TASK GOAL:
Would you print the entire listing exactly, leaving nothing out?

(PROVIDED MATERIAL)

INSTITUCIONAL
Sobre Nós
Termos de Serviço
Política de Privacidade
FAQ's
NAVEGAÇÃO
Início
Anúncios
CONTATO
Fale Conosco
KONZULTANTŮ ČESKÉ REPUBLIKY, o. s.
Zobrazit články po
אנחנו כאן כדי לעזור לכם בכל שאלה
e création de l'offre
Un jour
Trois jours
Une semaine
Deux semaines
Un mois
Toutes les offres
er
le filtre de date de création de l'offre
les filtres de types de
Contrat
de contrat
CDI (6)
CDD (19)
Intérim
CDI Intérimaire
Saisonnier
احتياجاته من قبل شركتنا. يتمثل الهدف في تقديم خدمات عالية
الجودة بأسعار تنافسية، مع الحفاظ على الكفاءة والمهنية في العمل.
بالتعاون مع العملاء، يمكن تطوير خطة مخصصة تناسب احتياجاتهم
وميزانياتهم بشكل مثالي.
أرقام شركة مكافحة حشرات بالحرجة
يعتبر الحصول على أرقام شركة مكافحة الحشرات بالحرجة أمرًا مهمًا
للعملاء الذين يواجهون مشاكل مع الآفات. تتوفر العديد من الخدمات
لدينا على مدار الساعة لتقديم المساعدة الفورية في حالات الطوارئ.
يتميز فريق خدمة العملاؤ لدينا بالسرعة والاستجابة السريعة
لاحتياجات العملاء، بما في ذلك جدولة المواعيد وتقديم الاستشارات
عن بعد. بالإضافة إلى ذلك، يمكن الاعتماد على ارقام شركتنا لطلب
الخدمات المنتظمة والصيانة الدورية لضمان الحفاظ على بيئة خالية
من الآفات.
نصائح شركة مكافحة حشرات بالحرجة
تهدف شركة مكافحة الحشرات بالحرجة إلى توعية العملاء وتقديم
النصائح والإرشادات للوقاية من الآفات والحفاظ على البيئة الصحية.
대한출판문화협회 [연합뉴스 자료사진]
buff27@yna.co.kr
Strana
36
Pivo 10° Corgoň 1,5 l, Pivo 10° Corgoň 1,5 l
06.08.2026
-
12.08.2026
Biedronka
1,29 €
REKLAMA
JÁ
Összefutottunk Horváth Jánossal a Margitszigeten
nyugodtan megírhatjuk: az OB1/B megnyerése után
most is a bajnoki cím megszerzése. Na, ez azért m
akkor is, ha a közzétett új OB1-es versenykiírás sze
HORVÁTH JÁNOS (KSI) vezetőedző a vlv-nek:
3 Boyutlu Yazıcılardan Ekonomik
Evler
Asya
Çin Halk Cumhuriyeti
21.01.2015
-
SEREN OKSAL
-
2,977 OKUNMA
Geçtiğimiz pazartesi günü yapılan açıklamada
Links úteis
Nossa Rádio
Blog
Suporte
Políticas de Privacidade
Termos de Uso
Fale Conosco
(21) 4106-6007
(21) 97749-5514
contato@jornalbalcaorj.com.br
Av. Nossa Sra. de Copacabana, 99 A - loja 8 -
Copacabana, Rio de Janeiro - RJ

(End PROVIDED MATERIAL)

SOLUTION TO THIS PROBLEM:
INSTITUCIONAL
Sobre Nós
Termos de Serviço
Política de Privacidade
FAQ's
NAVEGAÇÃO
Início
Anúncios
CONTATO
Fale Conosco
KONZULTANTŮ ČESKÉ REPUBLIKY, o. s.
Zobrazit články po
אנחנו כאן כדי לעזור לכם בכל שאלה
e création de l'offre
Un jour
Trois jours
Une semaine
Deux semaines
Un mois
Toutes les offres
er
le filtre de date de création de l'offre
les filtres de types de
Contrat
de contrat
CDI (6)
CDD (19)
Intérim
CDI Intérimaire
Saisonnier
احتياجاته من قبل شركتنا. يتمثل الهدف في تقديم خدمات عالية
الجودة بأسعار تنافسية، مع الحفاظ على الكفاءة والمهنية في العمل.
بالتعاون مع العملاء، يمكن تطوير خطة مخصصة تناسب احتياجاتهم
وميزانياتهم بشكل مثالي.
أرقام شركة مكافحة حشرات بالحرجة
يعتبر الحصول على أرقام شركة مكافحة الحشرات بالحرجة أمرًا مهمًا
للعملاء الذين يواجهون مشاكل مع الآفات. تتوفر العديد من الخدمات
لدينا على مدار الساعة لتقديم المساعدة الفورية في حالات الطوارئ.
يتميز فريق خدمة العملاؤ لدينا بالسرعة والاستجابة السريعة
لاحتياجات العملاء، بما في ذلك جدولة المواعيد وتقديم الاستشارات
عن بعد. بالإضافة إلى ذلك، يمكن الاعتماد على ارقام شركتنا لطلب
الخدمات المنتظمة والصيانة الدورية لضمان الحفاظ على بيئة خالية
من الآفات.
نصائح شركة مكافحة حشرات بالحرجة
تهدف شركة مكافحة الحشرات بالحرجة إلى توعية العملاء وتقديم
النصائح والإرشادات للوقاية من الآفات والحفاظ على البيئة الصحية.
대한출판문화협회 [연합뉴스 자료사진]
buff27@yna.co.kr
Strana
36
Pivo 10° Corgoň 1,5 l, Pivo 10° Corgoň 1,5 l
06.08.2026
-
12.08.2026
Biedronka
1,29 €
REKLAMA
JÁ
Összefutottunk Horváth Jánossal a Margitszigeten
nyugodtan megírhatjuk: az OB1/B megnyerése után
most is a bajnoki cím megszerzése. Na, ez azért m
akkor is, ha a közzétett új OB1-es versenykiírás sze
HORVÁTH JÁNOS (KSI) vezetőedző a vlv-nek:
3 Boyutlu Yazıcılardan Ekonomik
Evler
Asya
Çin Halk Cumhuriyeti
21.01.2015
-
SEREN OKSAL
-
2,977 OKUNMA
Geçtiğimiz pazartesi günü yapılan açıklamada
Links úteis
Nossa Rádio
Blog
Suporte
Políticas de Privacidade
Termos de Uso
Fale Conosco
(21) 4106-6007
(21) 97749-5514
contato@jornalbalcaorj.com.br
Av. Nossa Sra. de Copacabana, 99 A - loja 8 -
Copacabana, Rio de Janeiro - RJ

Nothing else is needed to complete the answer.